Your assignment: Omit every picture and return the rest of the data unaltered.

Material to process:
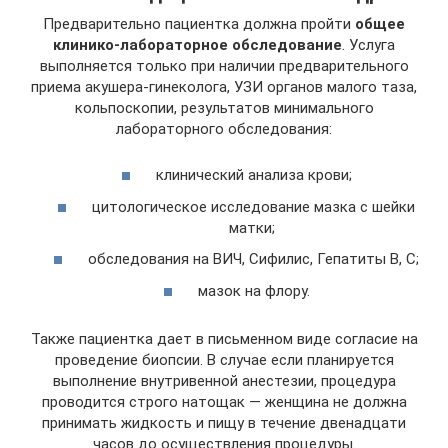
Предварительно пациентка должна пройти
общее
клинико-лабораторное обследование
. Услуга
выполняется только при наличии предварительного
приема акушера-гинеколога, УЗИ органов малого таза,
кольпоскопии, результатов минимального
лабораторного обследования:
клинический анализа крови;
цитологическое исследование мазка с шейки
матки;
обследования на ВИЧ, Сифилис, Гепатиты В, С;
мазок на флору.
Также пациентка дает в письменном виде согласие на
проведение биопсии. В случае если планируется
выполнение внутривенной анестезии, процедура
проводится строго натощак — женщина не должна
принимать жидкость и пищу в течение двенадцати
часов до осуществления процедуры.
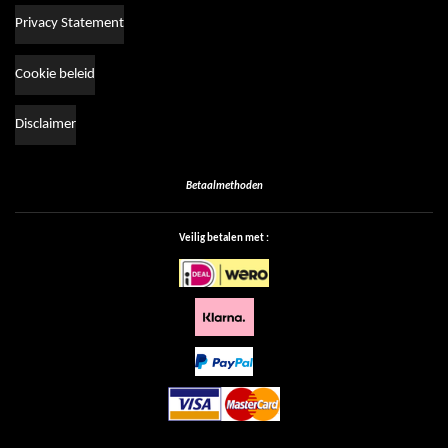
Privacy Statement
Cookie beleid
Disclaimer
Betaalmethoden
Veilig betalen met :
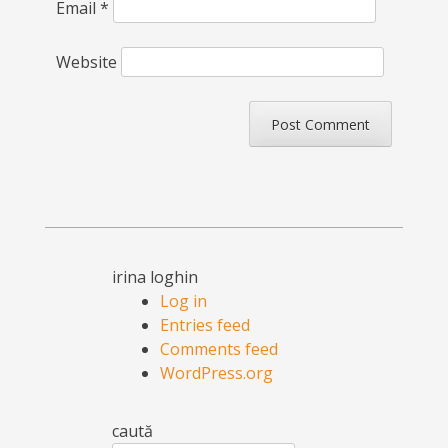
Email
*
Website
irina loghin
Log in
Entries feed
Comments feed
WordPress.org
caută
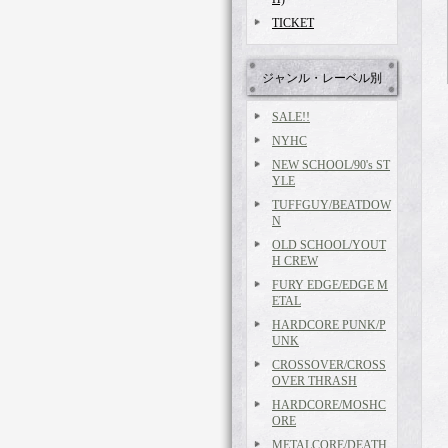
TICKET
ジャンル・レーベル別
SALE!!
NYHC
NEW SCHOOL/90's ST
YLE
TUFFGUY/BEATDOW
N
OLD SCHOOL/YOUT
H CREW
FURY EDGE/EDGE M
ETAL
HARDCORE PUNK/P
UNK
CROSSOVER/CROSS
OVER THRASH
HARDCORE/MOSHC
ORE
METALCORE/DEATH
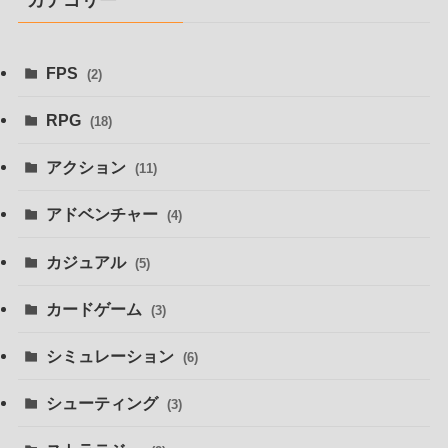
FPS
(2)
RPG
(18)
アクション
(11)
アドベンチャー
(4)
カジュアル
(5)
カードゲーム
(3)
シミュレーション
(6)
シューティング
(3)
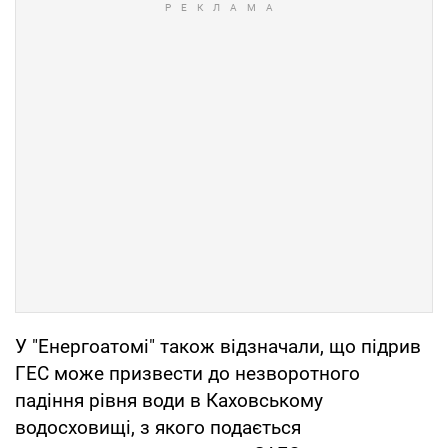
У "Енергоатомі" також відзначали, що підрив
ГЕС може призвести до незворотного
падіння рівня води в Каховському
водосховищі, з якого подається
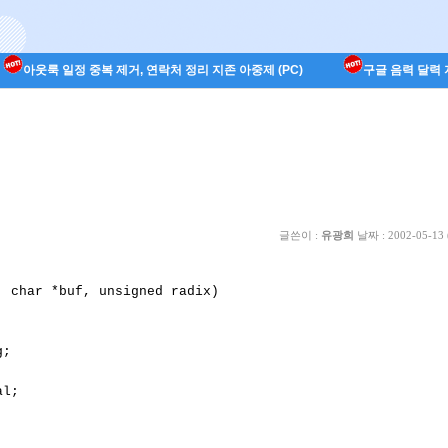
아웃룩 일정 중복 제거, 연락처 정리 지존 아중제 (PC)
구글 음력 달력 지
글쓴이 :
유광희
날짜 :
2002-05-13 
 char *buf, unsigned radix)

          

;         

          

l;        
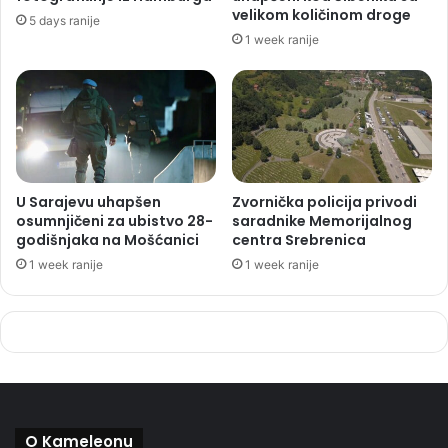
velikom količinom droge
5 days ranije
1 week ranije
U Sarajevu uhapšen
Zvornička policija privodi
osumnjičeni za ubistvo 28-
saradnike Memorijalnog
godišnjaka na Mošćanici
centra Srebrenica
1 week ranije
1 week ranije
O Kameleonu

Result of this exercise:
Предварительно пациентка должна пройти
общее
клинико-лабораторное обследование
. Услуга
выполняется только при наличии предварительного
приема акушера-гинеколога, УЗИ органов малого таза,
кольпоскопии, результатов минимального
лабораторного обследования:
клинический анализа крови;
цитологическое исследование мазка с шейки
матки;
обследования на ВИЧ, Сифилис, Гепатиты В, С;
мазок на флору.
Также пациентка дает в письменном виде согласие на
проведение биопсии. В случае если планируется
выполнение внутривенной анестезии, процедура
проводится строго натощак — женщина не должна
принимать жидкость и пищу в течение двенадцати
часов до осуществления процедуры.
Privacy Statement
Cookie beleid
Disclaimer
Betaalmethoden
Veilig betalen met :
Email
*
Website
irina loghin
Log in
Entries feed
Comments feed
WordPress.org
caută
TICKET
ジャンル・レーベル別
SALE!!
NYHC
NEW SCHOOL/90's ST
YLE
TUFFGUY/BEATDOW
N
OLD SCHOOL/YOUT
H CREW
FURY EDGE/EDGE M
ETAL
HARDCORE PUNK/P
UNK
CROSSOVER/CROSS
OVER THRASH
HARDCORE/MOSHC
ORE
METALCORE/DEATH
FPS
(2)
RPG
(18)
アクション
(11)
アドベンチャー
(4)
カジュアル
(5)
カードゲーム
(3)
シミュレーション
(6)
シューティング
(3)
У "Енергоатомі" також відзначали, що підрив
ГЕС може призвести до незворотного
падіння рівня води в Каховському
водосховищі, з якого подається
아웃룩 일정 중복 제거, 연락처 정리 지존 아중제 (PC)
구글 음력 달력 지
글쓴이 :
유광희
날짜 :
2002-05-13 
 char *buf, unsigned radix)

          

;         

          

l;        
velikom količinom droge
5 days ranije
1 week ranije
U Sarajevu uhapšen
Zvornička policija privodi
osumnjičeni za ubistvo 28-
saradnike Memorijalnog
godišnjaka na Mošćanici
centra Srebrenica
1 week ranije
1 week ranije
O Kameleonu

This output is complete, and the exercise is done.